» **EXERCISE PROMPT**
Drop every picture and give the entries back exactly.

» **PROVIDED DATA**
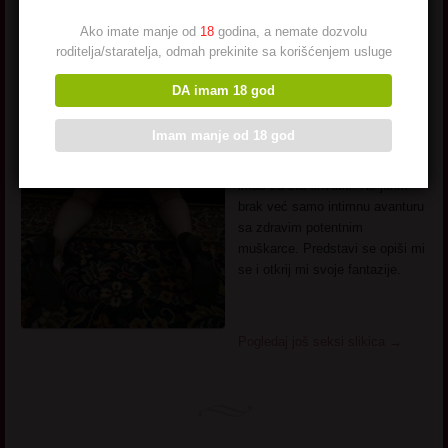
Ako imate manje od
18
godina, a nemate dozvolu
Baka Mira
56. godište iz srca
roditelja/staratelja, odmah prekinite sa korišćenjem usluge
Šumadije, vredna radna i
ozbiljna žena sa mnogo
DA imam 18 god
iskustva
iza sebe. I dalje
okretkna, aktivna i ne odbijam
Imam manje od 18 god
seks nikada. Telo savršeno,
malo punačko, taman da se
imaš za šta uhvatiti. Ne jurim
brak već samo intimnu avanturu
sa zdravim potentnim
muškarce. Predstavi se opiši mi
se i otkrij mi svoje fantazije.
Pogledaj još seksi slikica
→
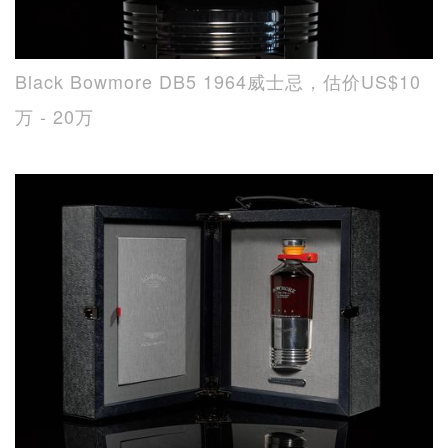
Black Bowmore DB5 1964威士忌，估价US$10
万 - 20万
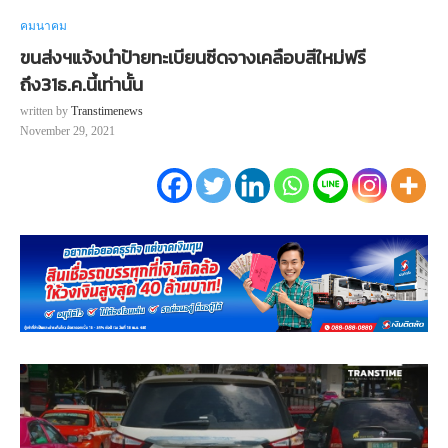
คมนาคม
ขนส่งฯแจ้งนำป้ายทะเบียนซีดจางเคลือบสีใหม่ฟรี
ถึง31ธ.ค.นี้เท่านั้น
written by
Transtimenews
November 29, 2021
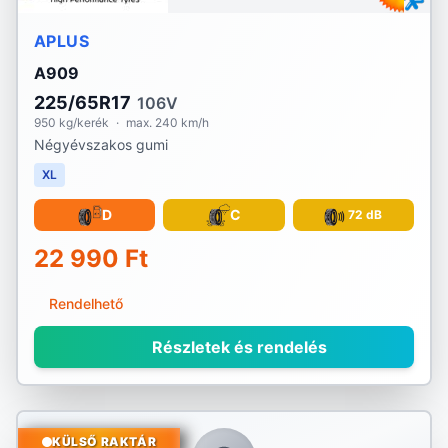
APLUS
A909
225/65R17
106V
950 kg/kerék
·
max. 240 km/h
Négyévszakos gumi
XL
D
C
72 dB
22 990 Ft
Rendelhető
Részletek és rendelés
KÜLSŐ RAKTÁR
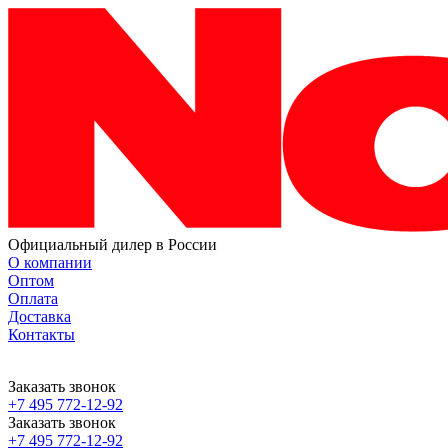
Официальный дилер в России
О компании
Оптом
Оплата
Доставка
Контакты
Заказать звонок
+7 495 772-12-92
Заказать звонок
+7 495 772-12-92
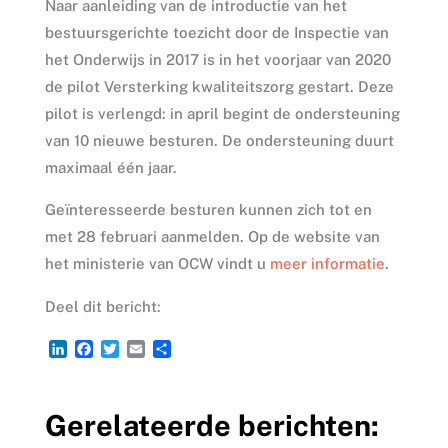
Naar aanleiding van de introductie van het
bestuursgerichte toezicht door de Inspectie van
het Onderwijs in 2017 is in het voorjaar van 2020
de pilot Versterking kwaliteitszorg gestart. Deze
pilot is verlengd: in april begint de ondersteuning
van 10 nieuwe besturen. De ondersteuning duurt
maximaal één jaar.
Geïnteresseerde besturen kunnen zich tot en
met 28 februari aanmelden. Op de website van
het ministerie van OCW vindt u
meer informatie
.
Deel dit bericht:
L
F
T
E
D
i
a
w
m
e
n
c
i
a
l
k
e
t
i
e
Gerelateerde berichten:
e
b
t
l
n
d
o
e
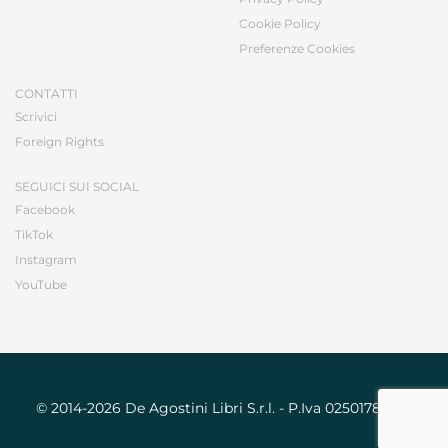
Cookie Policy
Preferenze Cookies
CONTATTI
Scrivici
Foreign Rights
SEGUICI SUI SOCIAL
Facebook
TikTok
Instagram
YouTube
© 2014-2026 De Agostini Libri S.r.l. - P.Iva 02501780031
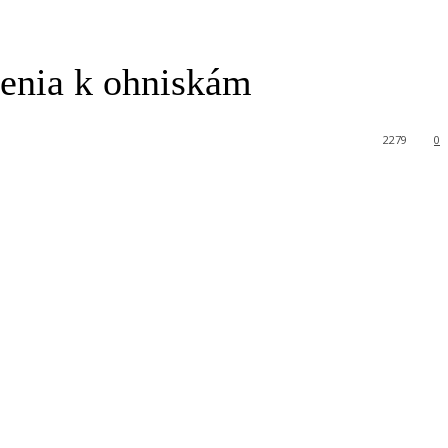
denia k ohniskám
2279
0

» **WRITTEN ANSWER**
Ako imate manje od
18
godina, a nemate dozvolu
Baka Mira
56. godište iz srca
roditelja/staratelja, odmah prekinite sa korišćenjem usluge
Šumadije, vredna radna i
ozbiljna žena sa mnogo
DA imam 18 god
iskustva
iza sebe. I dalje
okretkna, aktivna i ne odbijam
Imam manje od 18 god
seks nikada. Telo savršeno,
malo punačko, taman da se
imaš za šta uhvatiti. Ne jurim
brak već samo intimnu avanturu
sa zdravim potentnim
muškarce. Predstavi se opiši mi
se i otkrij mi svoje fantazije.
Pogledaj još seksi slikica
→
Black Bowmore DB5 1964威士忌，估价US$10
万 - 20万
คมนาคม
ขนส่งฯแจ้งนำป้ายทะเบียนซีดจางเคลือบสีใหม่ฟรี
ถึง31ธ.ค.นี้เท่านั้น
written by
Transtimenews
November 29, 2021
APLUS
A909
225/65R17
106V
950 kg/kerék
·
max. 240 km/h
Négyévszakos gumi
XL
D
C
72 dB
22 990 Ft
Rendelhető
Részletek és rendelés
KÜLSŐ RAKTÁR
Официальный дилер в России
О компании
Оптом
Оплата
Доставка
Контакты
Заказать звонок
+7 495 772-12-92
Заказать звонок
+7 495 772-12-92
Naar aanleiding van de introductie van het
bestuursgerichte toezicht door de Inspectie van
het Onderwijs in 2017 is in het voorjaar van 2020
de pilot Versterking kwaliteitszorg gestart. Deze
pilot is verlengd: in april begint de ondersteuning
van 10 nieuwe besturen. De ondersteuning duurt
maximaal één jaar.
Geïnteresseerde besturen kunnen zich tot en
met 28 februari aanmelden. Op de website van
het ministerie van OCW vindt u
meer informatie
.
Deel dit bericht:
L
F
T
E
D
i
a
w
m
e
n
c
i
a
l
k
e
t
i
e
Gerelateerde berichten:
e
b
t
l
n
d
o
e
Cookie Policy
Preferenze Cookies
CONTATTI
Scrivici
Foreign Rights
SEGUICI SUI SOCIAL
Facebook
TikTok
Instagram
YouTube
© 2014-2026 De Agostini Libri S.r.l. - P.Iva 02501780031
denia k ohniskám
2279
0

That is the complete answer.